Kids who otherwise wouldn't play with Legos are now also interested in Legos. This is bad, how, exactly? At Bricks Cascade tons of little kids were excited to see Lego Friends anywhere on display. The Master Builders haven’t (yet?) taken to sculpting 400,000-piece Lego Friends-themed creations, but then the line is only a year old. And: perhaps building 400,000-piece custom creations isn’t what Lego Friends is really intended for? (Although, sidenote: I would argue the rich interiors of Alice Finch’s massive Hogwarts betrays that you can combine social imagination with creation.)
Cons
Gender normative. Well, duh. Lego Friends are pretty transparently marketed at little girls. Of course there’s pink. My immediate visceral (negative) reaction to Lego Friends was to all the OMG pink. As for the color pink itself, I have no issues. I am good with my kids — all of them — wanting pink things. But some of Lego Friends’ imaginary activities reinforce superficialities (horse shows, hair salons, “hanging out”) — and by dint of the überpink marketing we are expected to associate certain traits — I’ll just say it: superficiality — with girls. (and, in reality, there is not that much pink. Much more orange, aqua, and purple.)
Secretly not just for girls but … the relentless Girlification of Lego Friends would drive off most little boys. Little boys also like to role-play social interactions, they just do it as Ninjas and dress in red and blue. The deal with gender norms is that girls can play with boys’ toys (the “norm” or “unisex” state is thus “male” except for the most aggressively violent toys). But anything different from the norm is “for girls.” Femininity is marked, it is never anonymous. This is why putting a single pink bow on a baby dressed in blue marks her as a girl; the reverse is not true. Lego Friends’ marketing is guilty as hell of this. It has “for girls” all over it.
Why aren’t there more female Lego characters elsewhere? The real problem with Lego Friends is actually all the other Legos that aren’t Lego Friends. Why aren’t approximately half of all Lego minifigures female? I get that there aren’t many girl Teenage Mutant Ninja Turtles, so for licensed properties Lego’s options are limited. But when I crack open an Elite Police set, I’d hope that half the Elite Police (and half the robbers!) would be female.

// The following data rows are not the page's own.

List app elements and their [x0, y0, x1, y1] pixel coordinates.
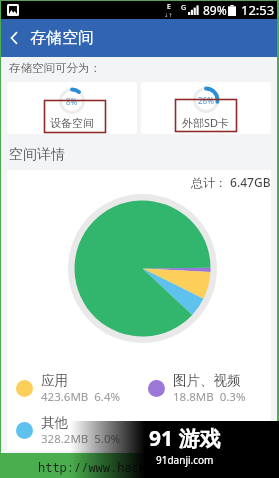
staticText: http://www.hackhome.com: [38, 459, 204, 475]
staticText: 设备空间: [50, 116, 94, 130]
staticText: 图片、视频: [173, 372, 241, 389]
button[interactable]: 应用: [7, 367, 139, 409]
staticText: 空间详情: [9, 146, 65, 164]
staticText: 8%: [66, 96, 78, 107]
staticText: 存储空间可分为：: [9, 61, 101, 75]
staticText: 18.8MB 0.3%: [173, 389, 246, 405]
staticText: 总计： 6.47GB: [191, 174, 271, 190]
staticText: 91 游戏: [149, 424, 221, 453]
staticText: ↓↑: [164, 12, 173, 18]
staticText: 89%: [203, 2, 227, 18]
staticText: E: [167, 2, 171, 12]
button[interactable]: 图片、视频: [139, 367, 271, 409]
staticText: 其他: [41, 414, 68, 431]
staticText: 328.2MB 5.0%: [41, 431, 121, 447]
staticText: 应用: [41, 372, 68, 389]
button[interactable]: 其他: [7, 409, 139, 451]
staticText: 存储空间: [30, 28, 94, 48]
staticText: 12:53: [241, 1, 275, 19]
staticText: G: [181, 3, 187, 13]
staticText: 外部SD卡: [182, 115, 230, 130]
button[interactable]: 26%: [141, 82, 271, 134]
button[interactable]: Back: [1, 19, 27, 57]
staticText: 91danji.com: [156, 453, 214, 467]
staticText: 26%: [198, 95, 214, 106]
staticText: 423.6MB 6.4%: [41, 389, 121, 405]
button[interactable]: 8%: [7, 82, 137, 134]
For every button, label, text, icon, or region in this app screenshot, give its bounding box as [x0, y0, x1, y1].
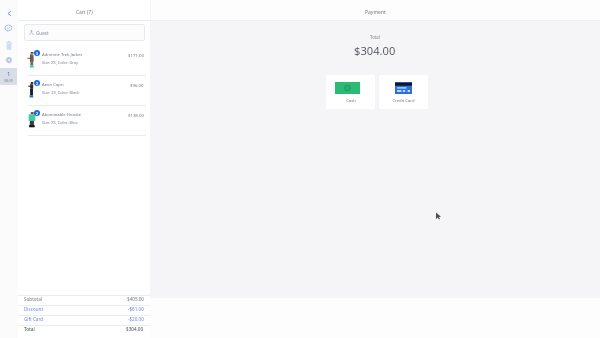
button[interactable]: Credit Card — [379, 75, 428, 109]
staticText: $96.00 — [130, 82, 144, 87]
staticText: Discount — [24, 306, 44, 312]
staticText: $171.00 — [128, 52, 144, 57]
button[interactable]: Guest — [24, 24, 145, 41]
staticText: 1 — [7, 70, 11, 77]
staticText: 2 — [36, 111, 39, 116]
staticText: $405.00 — [127, 296, 144, 302]
button[interactable]: 3 — [18, 45, 150, 75]
button[interactable]: Messages — [3, 23, 14, 34]
button[interactable]: Settings — [3, 54, 14, 65]
staticText: Size: XS, Color: Blue — [42, 120, 78, 125]
staticText: Total — [24, 326, 35, 332]
staticText: Total — [370, 34, 380, 40]
button[interactable]: Delete — [3, 40, 14, 51]
staticText: 2 — [36, 81, 39, 86]
staticText: Credit Card — [392, 98, 415, 103]
staticText: $304.00 — [354, 43, 396, 57]
staticText: 08:39 — [4, 78, 13, 83]
staticText: Cash — [346, 98, 356, 103]
button[interactable]: $ — [326, 75, 375, 109]
staticText: Cart (7) — [76, 9, 93, 15]
staticText: Abominable Hoodie — [42, 112, 82, 117]
staticText: Aeon Capri — [42, 82, 64, 87]
button[interactable]: 2 — [18, 75, 150, 105]
staticText: -$61.00 — [128, 306, 144, 312]
staticText: Gift Card — [24, 316, 44, 322]
staticText: Size: XS, Color: Gray — [42, 60, 79, 65]
staticText: 3 — [36, 51, 39, 56]
staticText: Subtotal — [24, 296, 43, 302]
staticText: Adrienne Trek Jacket — [42, 52, 83, 57]
staticText: $304.00 — [126, 326, 144, 332]
staticText: Guest — [36, 30, 49, 36]
button[interactable]: 1 — [0, 68, 17, 85]
staticText: $ — [346, 85, 349, 91]
staticText: Payment — [365, 9, 386, 15]
button[interactable]: 2 — [18, 105, 150, 135]
staticText: Size: 29, Color: Black — [42, 90, 80, 95]
button[interactable]: Back — [0, 0, 18, 27]
staticText: $138.00 — [128, 112, 144, 117]
staticText: -$20.00 — [128, 316, 144, 322]
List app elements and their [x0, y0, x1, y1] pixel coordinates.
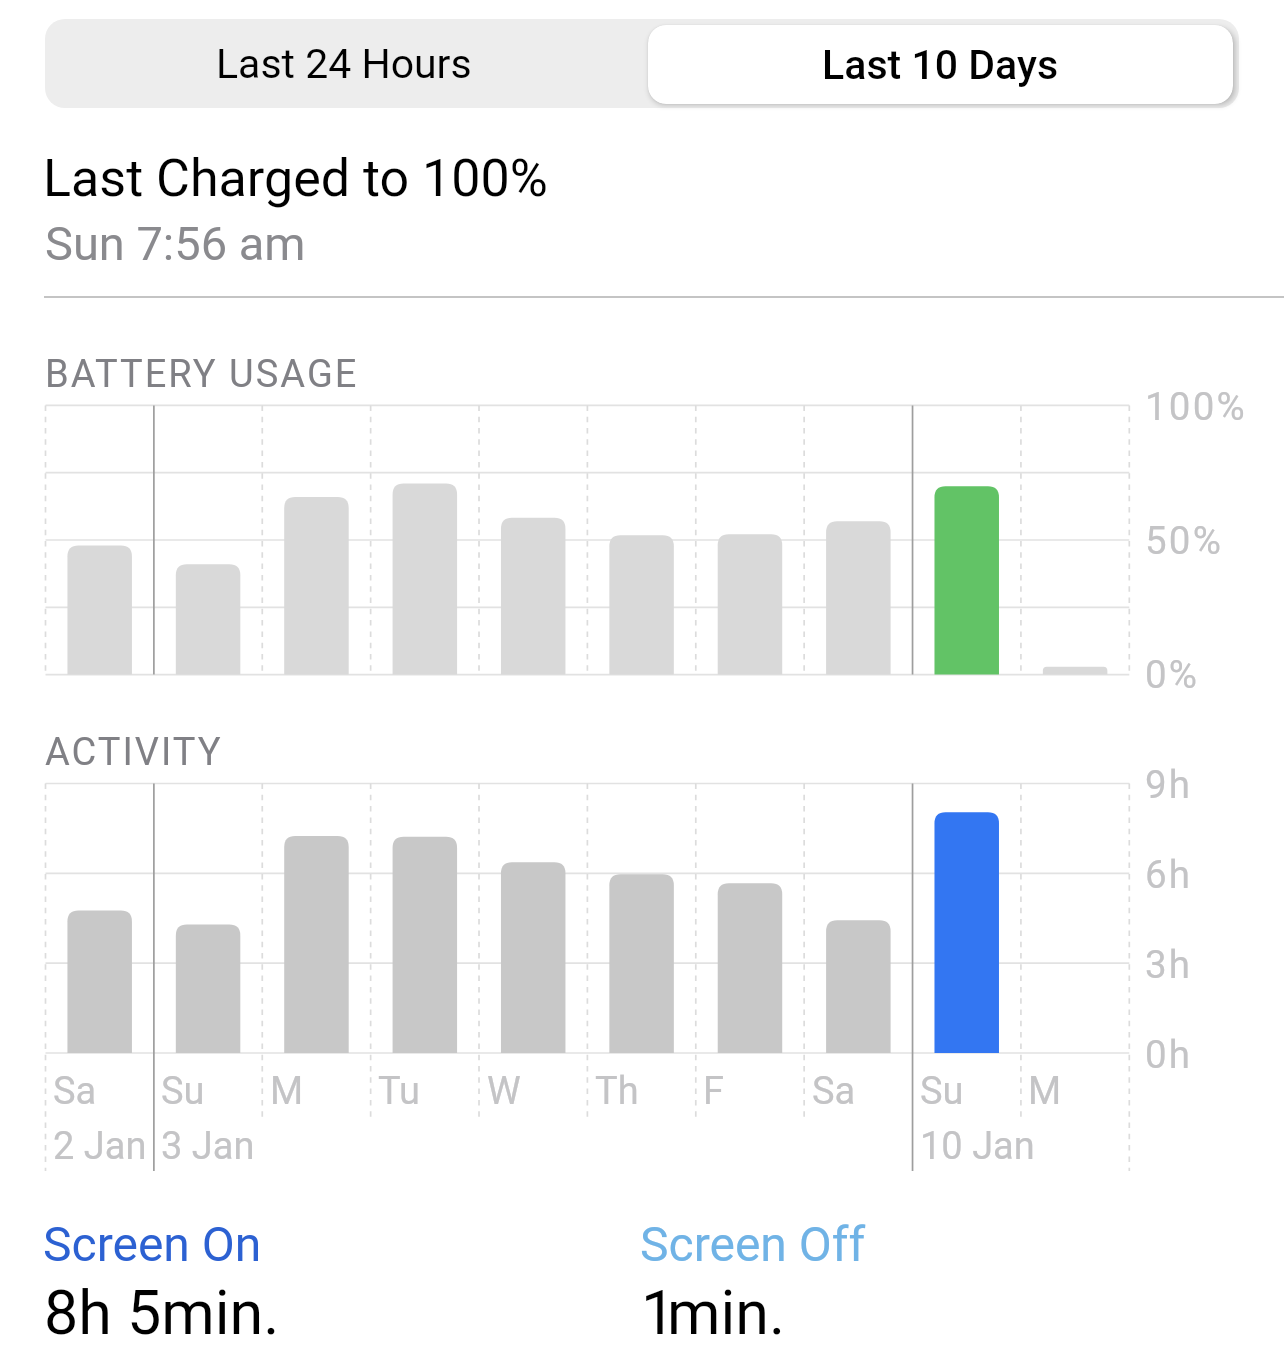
button[interactable]: Activity Sunday 10 Jan [913, 784, 1021, 1054]
staticText: 9h [1145, 762, 1193, 807]
staticText: Tu [378, 1069, 420, 1114]
staticText: 50% [1145, 518, 1224, 563]
staticText: Last 24 Hours [216, 40, 472, 88]
staticText: M [270, 1069, 304, 1114]
button[interactable]: Last 10 Days [648, 25, 1233, 104]
staticText: Sun 7:56 am [45, 216, 306, 271]
staticText: Last 10 Days [822, 41, 1059, 89]
button[interactable]: Screen On [43, 1210, 603, 1355]
button[interactable]: Battery usage Wednesday 6 Jan [479, 405, 587, 674]
button[interactable]: Battery usage Saturday 9 Jan [804, 405, 912, 674]
button[interactable]: Activity Saturday 9 Jan [804, 784, 912, 1054]
button[interactable]: Activity Tuesday 5 Jan [371, 784, 479, 1054]
button[interactable]: Battery usage Friday 8 Jan [696, 405, 804, 674]
staticText: ACTIVITY [45, 730, 223, 775]
button[interactable]: Activity Friday 8 Jan [696, 784, 804, 1054]
staticText: Su [920, 1069, 964, 1114]
button[interactable]: Battery usage Sunday 10 Jan [913, 405, 1021, 674]
staticText: 3h [1145, 942, 1193, 987]
button[interactable]: Activity Saturday 2 Jan [46, 784, 154, 1054]
button[interactable]: Battery usage Monday 11 Jan [1021, 405, 1129, 674]
staticText: 100% [1145, 384, 1247, 429]
staticText: 8h 5min. [44, 1277, 280, 1348]
staticText: min. [667, 1277, 786, 1348]
staticText: 6h [1145, 852, 1193, 897]
staticText: F [703, 1069, 725, 1114]
staticText: Last Charged to 100% [43, 148, 548, 209]
staticText: M [1028, 1069, 1062, 1114]
staticText: Screen On [43, 1216, 262, 1272]
staticText: Su [161, 1069, 205, 1114]
button[interactable]: Battery usage Monday 4 Jan [262, 405, 370, 674]
button[interactable]: Activity Monday 11 Jan [1021, 784, 1129, 1054]
staticText: Sa [812, 1069, 856, 1114]
button[interactable]: Activity Monday 4 Jan [262, 784, 370, 1054]
button[interactable]: Activity Sunday 3 Jan [154, 784, 262, 1054]
button[interactable]: Activity Thursday 7 Jan [587, 784, 695, 1054]
button[interactable]: Battery usage Thursday 7 Jan [587, 405, 695, 674]
staticText: Th [595, 1069, 639, 1114]
staticText: 3 Jan [161, 1124, 255, 1169]
staticText: 2 Jan [53, 1124, 147, 1169]
staticText: Screen Off [640, 1216, 866, 1272]
button[interactable]: Last 24 Hours [45, 19, 642, 108]
staticText: 1 [641, 1277, 676, 1348]
button[interactable]: Battery usage Tuesday 5 Jan [371, 405, 479, 674]
staticText: 0h [1145, 1032, 1193, 1077]
button[interactable]: Activity Wednesday 6 Jan [479, 784, 587, 1054]
button[interactable]: Battery usage Sunday 3 Jan [154, 405, 262, 674]
button[interactable]: Battery usage Saturday 2 Jan [46, 405, 154, 674]
staticText: 0% [1145, 652, 1200, 697]
staticText: BATTERY USAGE [45, 352, 359, 397]
staticText: W [487, 1069, 521, 1114]
button[interactable]: Screen Off [640, 1210, 1200, 1355]
staticText: Sa [53, 1069, 97, 1114]
staticText: 10 Jan [920, 1124, 1035, 1169]
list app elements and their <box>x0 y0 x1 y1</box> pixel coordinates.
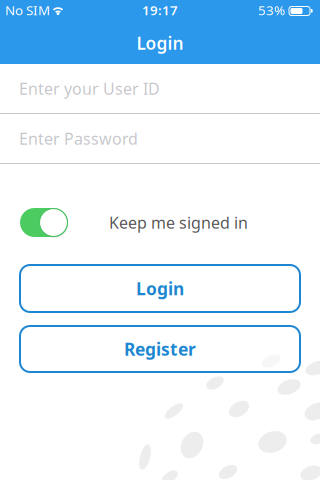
button[interactable]: Enter your User ID <box>0 64 320 113</box>
staticText: Register <box>124 338 196 360</box>
staticText: No SIM <box>5 1 50 19</box>
button[interactable]: Login <box>20 265 300 312</box>
staticText: Login <box>136 32 184 54</box>
button[interactable]: Enter Password <box>0 114 320 163</box>
staticText: Keep me signed in <box>109 212 248 233</box>
button[interactable]: Keep me signed in <box>20 208 68 237</box>
staticText: 19:17 <box>142 1 178 19</box>
staticText: 53% <box>258 1 285 19</box>
staticText: Login <box>136 277 184 300</box>
staticText: Enter Password <box>19 128 138 149</box>
button[interactable]: Register <box>20 326 300 372</box>
staticText: Enter your User ID <box>19 78 160 99</box>
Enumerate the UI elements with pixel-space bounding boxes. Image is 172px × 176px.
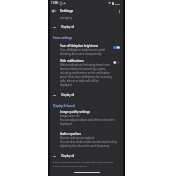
- staticText: Turn off Adaptive brightness: [60, 44, 99, 48]
- staticText: You can also make certain sounds stand o…: [60, 140, 117, 144]
- button[interactable]: Display all: [50, 93, 123, 97]
- staticText: panel. Note that notifications for incom…: [60, 75, 112, 79]
- staticText: Display all: [61, 154, 75, 158]
- staticText: priority over the device's settings.: [53, 165, 88, 168]
- button[interactable]: Audio equalizer: [50, 132, 123, 148]
- staticText: calls, alarms or tasks will still be: [60, 79, 99, 83]
- staticText: adjusting the volume for each frequency: [60, 144, 110, 148]
- button[interactable]: Navigate up: [51, 8, 57, 14]
- staticText: Settings changed here will only affect t…: [53, 161, 114, 164]
- staticText: Audio equalizer: [60, 132, 81, 136]
- staticText: Hide notifications: [60, 59, 84, 63]
- button[interactable]: Switch off: [112, 60, 121, 65]
- staticText: banner enhanced content) by a game,: [60, 67, 107, 71]
- staticText: Focus settings: [53, 36, 73, 40]
- staticText: Display & Sound: [53, 104, 75, 108]
- staticText: Settings: [60, 8, 74, 13]
- staticText: charging: [60, 16, 72, 20]
- staticText: You can adjust colours and effects of co…: [60, 118, 115, 122]
- staticText: dimming the screen unexpectedly: [60, 52, 102, 56]
- staticText: Turn off Adaptive brightness to avoid: [60, 48, 106, 52]
- staticText: displayed: [60, 83, 72, 87]
- staticText: 52%: [115, 2, 120, 5]
- staticText: displayed: [60, 122, 72, 126]
- staticText: Image saver: on: [60, 114, 80, 118]
- staticText: Image quality settings: [60, 110, 90, 114]
- staticText: Hides notifications (including those fro…: [60, 63, 110, 67]
- button[interactable]: Image quality settings: [50, 110, 123, 126]
- button[interactable]: Turn off Adaptive brightness: [50, 44, 123, 56]
- button[interactable]: Hide notifications: [50, 59, 123, 87]
- button[interactable]: Display all: [50, 154, 123, 158]
- staticText: 11:08: [51, 1, 58, 5]
- staticText: including notifications on the notificat…: [60, 71, 110, 75]
- button[interactable]: Display all: [50, 25, 123, 29]
- staticText: Display all: [61, 93, 75, 97]
- staticText: Restore settings are applied: [60, 136, 94, 140]
- button[interactable]: Switch on: [112, 45, 121, 50]
- button[interactable]: More options: [116, 8, 122, 14]
- staticText: Display all: [61, 25, 75, 29]
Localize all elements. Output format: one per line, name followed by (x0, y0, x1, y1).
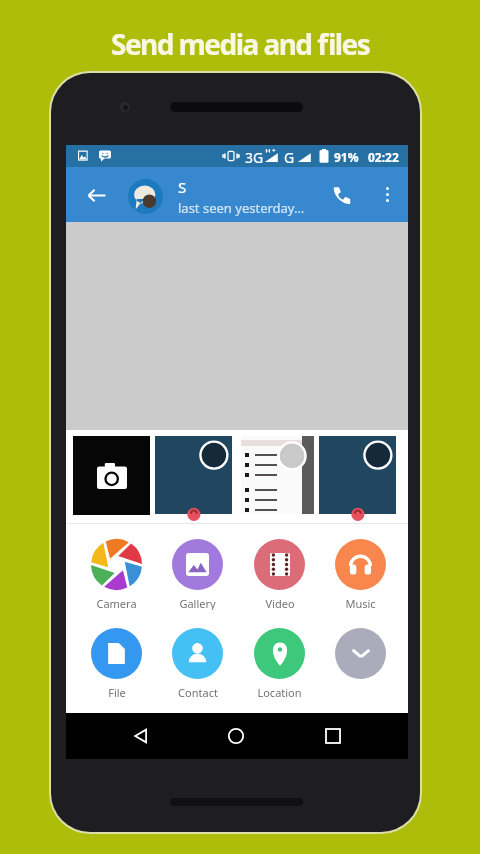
button[interactable]: Video (239, 539, 320, 610)
button[interactable]: More options (320, 628, 401, 685)
button[interactable]: Gallery (157, 539, 238, 610)
staticText: Gallery (179, 596, 216, 610)
button[interactable]: Video thumbnail (155, 436, 232, 514)
staticText: Camera (96, 596, 137, 610)
staticText: Location (257, 685, 302, 699)
button[interactable]: Open camera (73, 436, 150, 515)
button[interactable]: Back (80, 179, 112, 211)
staticText: 3G (245, 148, 264, 167)
staticText: Contact (178, 685, 218, 699)
button[interactable]: Contact (157, 628, 238, 699)
staticText: Send media and files (111, 25, 370, 63)
staticText: 02:22 (368, 149, 399, 165)
staticText: S (178, 177, 187, 197)
button[interactable]: Location (239, 628, 320, 699)
staticText: last seen yesterday… (178, 199, 305, 217)
staticText: G (284, 148, 295, 167)
button[interactable]: Contact photo (128, 179, 163, 214)
staticText: 91% (334, 149, 359, 165)
button[interactable]: Back (124, 719, 158, 753)
button[interactable]: Screenshot thumbnail (237, 436, 314, 514)
button[interactable]: Video thumbnail (319, 436, 396, 514)
staticText: Video (265, 596, 295, 610)
button[interactable]: File (76, 628, 157, 699)
staticText: Music (345, 596, 376, 610)
button[interactable]: Recents (316, 719, 350, 753)
button[interactable]: Call (324, 178, 358, 212)
staticText: File (108, 685, 126, 699)
button[interactable]: Home (219, 719, 253, 753)
button[interactable]: Camera (76, 539, 157, 610)
button[interactable]: More options (371, 178, 403, 210)
button[interactable]: Music (320, 539, 401, 610)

Why aren’t any of the Friends boys? Like, none. I think there’s a male mayor(!), and Olivia’s dad. That’s it.
Disapointment
My disappointment is not that Lego Friends are inadequate for my daughters. It’s that they exclude my son.
The first thing Orion does, when he emulates a model (example: Warg Attack) from the catalog using Legos at hand, is build the characters. He cares about giving them the right hair, right clothes, right accessories, right facial expressions. His total mode of play is classic Lego Maniac: he’ll spend hours at a single model. But there’s room in that play for the social/imaginitve play theories in Lego Friends.
Orion likes Henry Huggins and Beezus and Ramona. He gives his friends hugs. He likes to do nice things for people. He plays dress up. He likes to model simple social interactions with his Legos. But he’d rather build. Iris, despite being only two years old, shows almost the opposite proclivities.
This isn’t because “Orion is a boy” and “Iris is a girl,” it’s because Orion has one package of preferences (objects, numbers, spatial relationships, minutiae) and Iris has another (people, words, social relationships, gestalt).
The Lego Friends characters don’t do anything that I wouldn’t be proud to see my kids doing in The Real World.
If I had my way, Lego would make more pink bricks and fewer guns, and they’d be less shy about mixing those together. Why don’t Lego Friends solve mysteries? Dive for sunken treasure? Explore houses reputed to be haunted? Rescue each other from dangerous situations? Conversely: why aren’t the new, more detailed figures being worked into other product lines? Why aren’t there Pink Ninjago ninjas? Why are all the Ninjagos boys?